After the claycover dries, the blade is heated in the completely dark forge. The experienced smith knows when the right temperature is attained only by the colour of the blaze. This is one of the most difficult actions of the production of a blade. When the right time has arrived, the blade is chilled in water. The thin claycover in the area of the edge cools down very fast which makes the edge   temper in an optimal way. On the other parts of the blade, the clay is thicker. There, the blade cools down more slowly and the steel remains somewhat softer and therefore more flexible. The blade cannot break anymore.

Afterwards, the blade is transferred to the polisher who polishes the blade with a great many polishing stones of different granules. He renders visible what the swordsmith has created through smithing and tempering. Hereby, he must identify in which way he has to polish the blade. For a Katana, a good polisher needs approximately two weeks of net working time. For the restoration of  even strongly corroded antique blades, good polishers often work little wonders.

Just like in former times, there are even more craftmanships relating to the Japanese sword. The  blade clamp maker produces the Habaki, that is to say the part at the front side of the hilt which keeps the blade in the Saya.
The scabbard maker produces scabbards and hilts that meet perfectly, using the wood of the magnolia tree. There is also the hilt wrapper who tightens the artistically crafted hilt wrap made of cotton, silk and leather over the hilt which is covered with Same. In addition, there are professionals who cut grooves and artistical engravings into the blade. A little circle of craftsmen produces Tsuba and other sword ornaments.

What makes a good blade?

What makes a good blade, then? First, there is the shape. The curve, the length, the breadth and the thickness should harmonise. Then there is the smithing pattern which is visible as Jihada on the surface of the blade.  Through this, the professional can see in which way the smith folded the steel and of which quality the steel is. Another important criterion is the Hamon. A well applied Hamon impresses with its running pattern which suits the blade.
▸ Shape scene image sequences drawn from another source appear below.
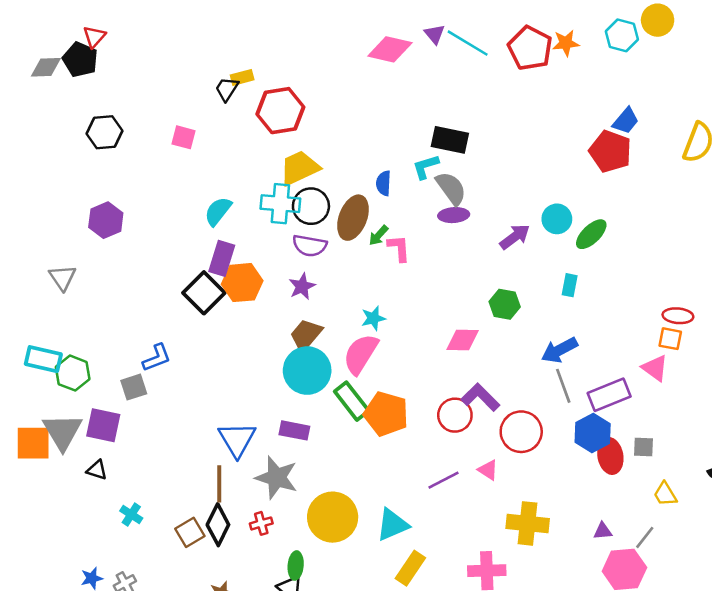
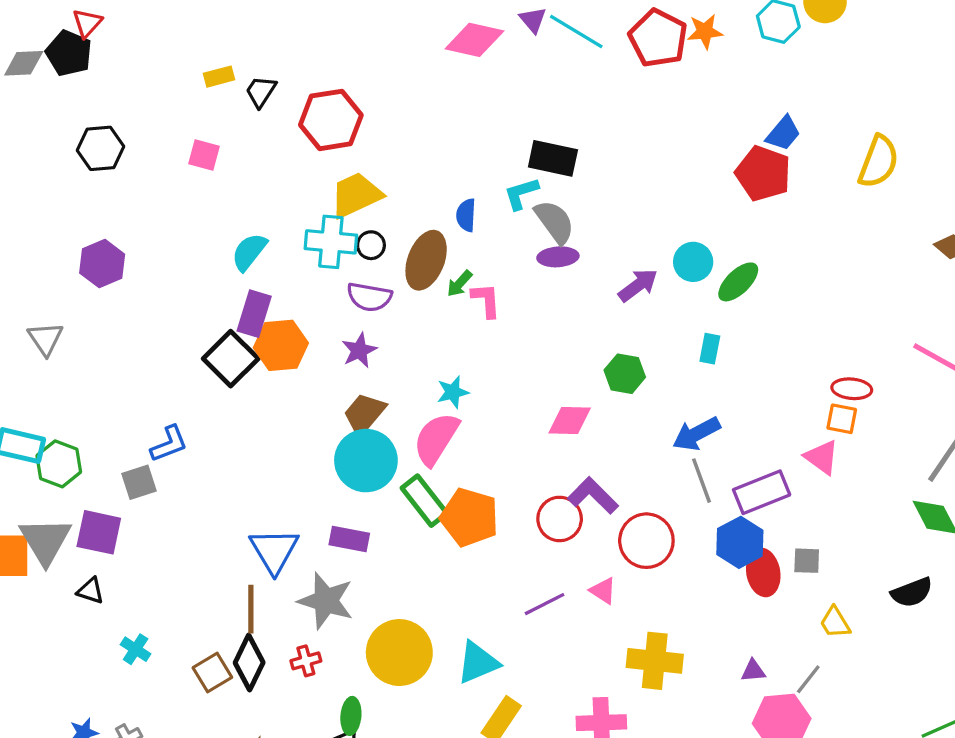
yellow rectangle: (242, 77) -> (219, 77), moved
black circle: (311, 206) -> (371, 245), size x0.6

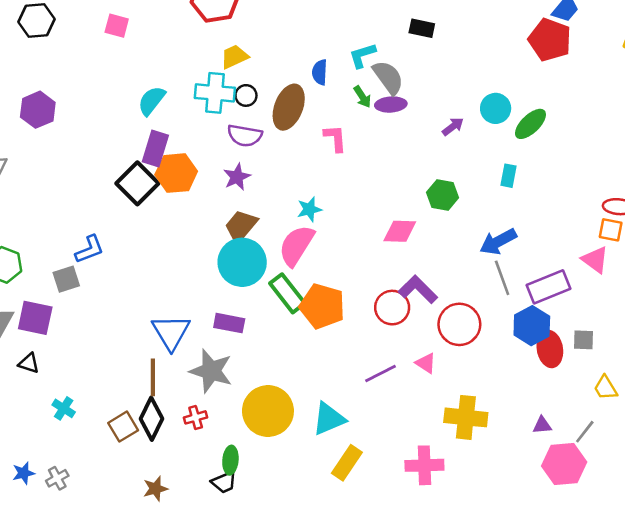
black rectangle: (553, 158) -> (422, 28), moved, size x0.7
yellow trapezoid: (356, 195) -> (234, 57), size x0.7
green arrow: (459, 284) -> (362, 97), moved, turned -75
purple arrow: (638, 285) -> (453, 127), size x0.7

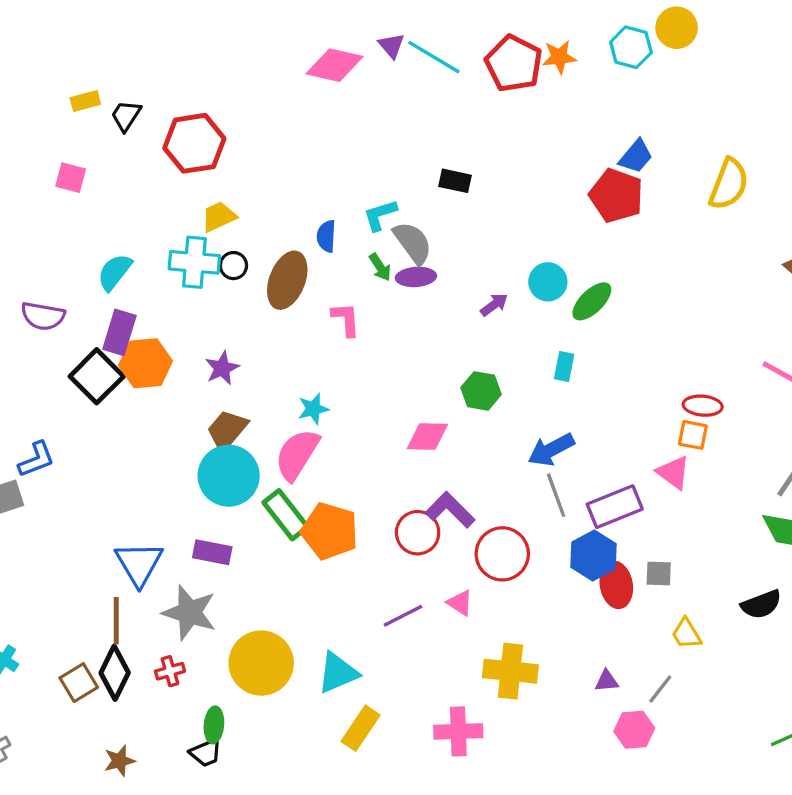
purple semicircle: (245, 136) -> (43, 316), moved
pink hexagon: (564, 464) -> (634, 730), size x0.7

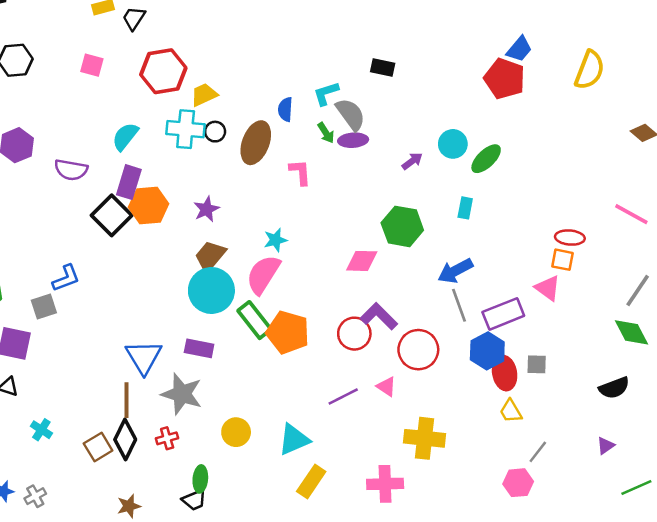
red hexagon: (194, 143) -> (163, 71), moved
green hexagon: (481, 391) -> (402, 226), size x1.4
yellow trapezoid: (686, 634) -> (511, 411), moved
yellow circle: (261, 663) -> (236, 432), size x0.6
purple triangle: (607, 681) -> (606, 446), moved, turned -30

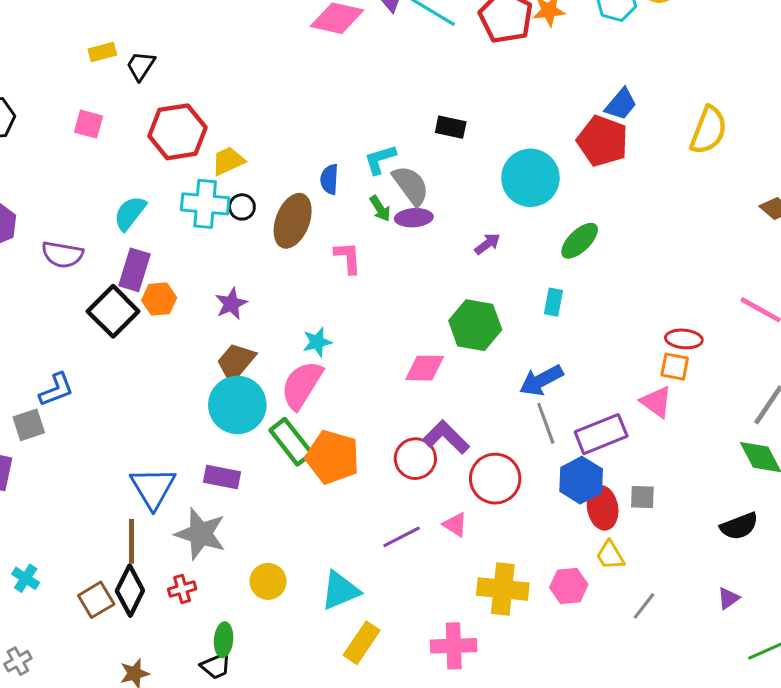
cyan circle: (453, 144) -> (530, 178), moved, size x1.6
orange hexagon: (149, 205) -> (159, 299), size x0.7
pink hexagon: (518, 483) -> (569, 586), moved

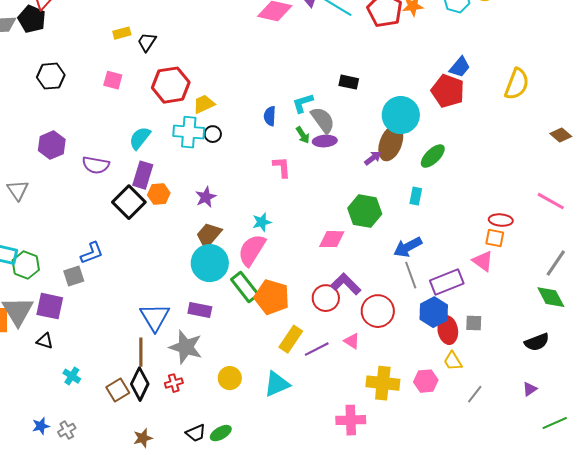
brown ellipse: (293, 221) -> (391, 143), moved
green ellipse: (224, 640) -> (221, 433), moved, turned 55
yellow rectangle: (362, 643) -> (291, 339), moved

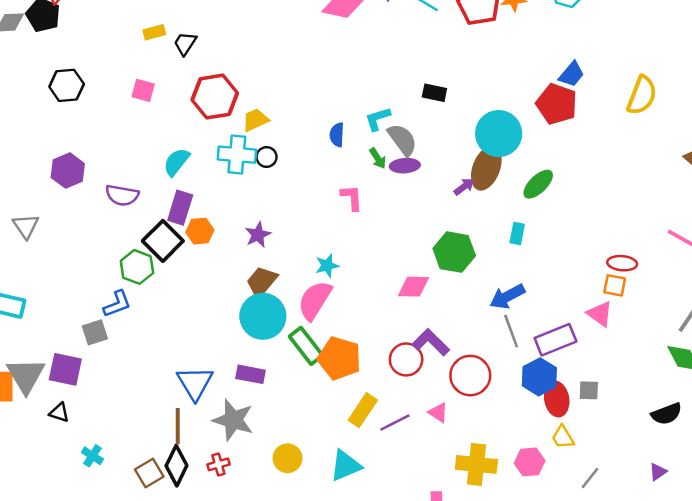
green hexagon: (26, 265) -> (137, 267), moved

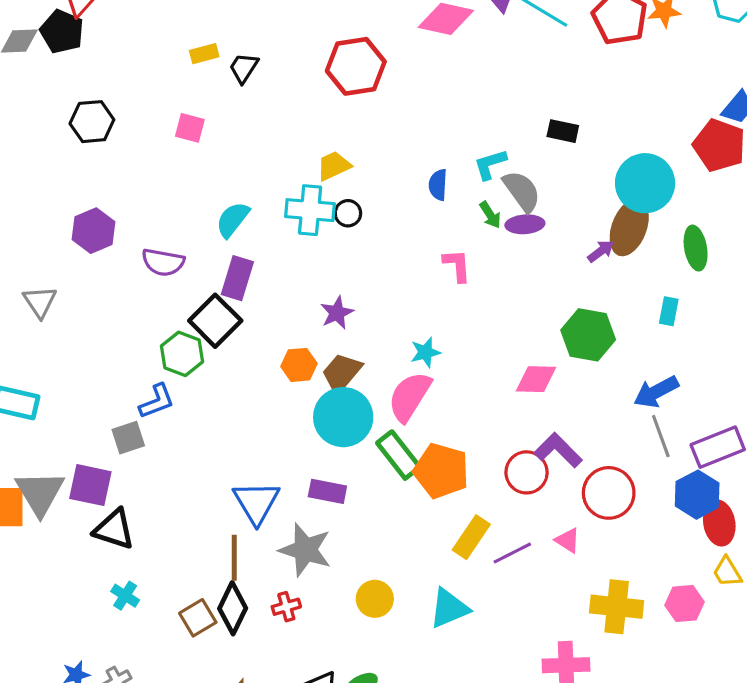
red hexagon: (215, 97) -> (356, 66), moved
green ellipse: (538, 184) -> (696, 248), turned -56
orange hexagon: (200, 231) -> (299, 365), moved
black triangle: (59, 413) -> (114, 529), moved, size x1.6

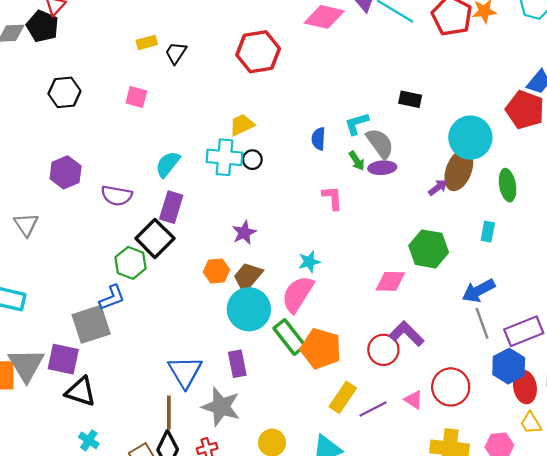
gray square: (128, 438) -> (91, 324), size x1.6
purple rectangle: (327, 491) -> (237, 364), turned 68
red circle: (609, 493) -> (451, 387), moved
How can you recognise shape and quality?

The shape can be best recognised by holding the blade vertically with outstretched arms. Then you have to look at the Jihada, the Hamon and the Boshi (the pattern of the tempering in the point of the sword).
For this, you should look at the blade under artificial light which should preferably shine on the blade from above or from the side. The blade is swayed slowly until the best position is found. Now you can see the crystal structure of the Hamon.

On the steel surface so-called Hataraki are visible. These are features in the steel that result from the forging and tempering and which are composed of finest crystalline structures. There exist different shapes and and a variety of names for them. Only a trained eye can recognise this instantly.

Finally, you look at the tang and – if present – at the signature. With all this information, the colour and the density of the steel structure and the condition of the tang (patina, rust) you can find out  which period or smithing school a blade could come from – even when there is no signature. Attention should be paid if rust on the tang looks reddish or bubbles are forming. In this case, it is an artificially (with chemicals) aged piece.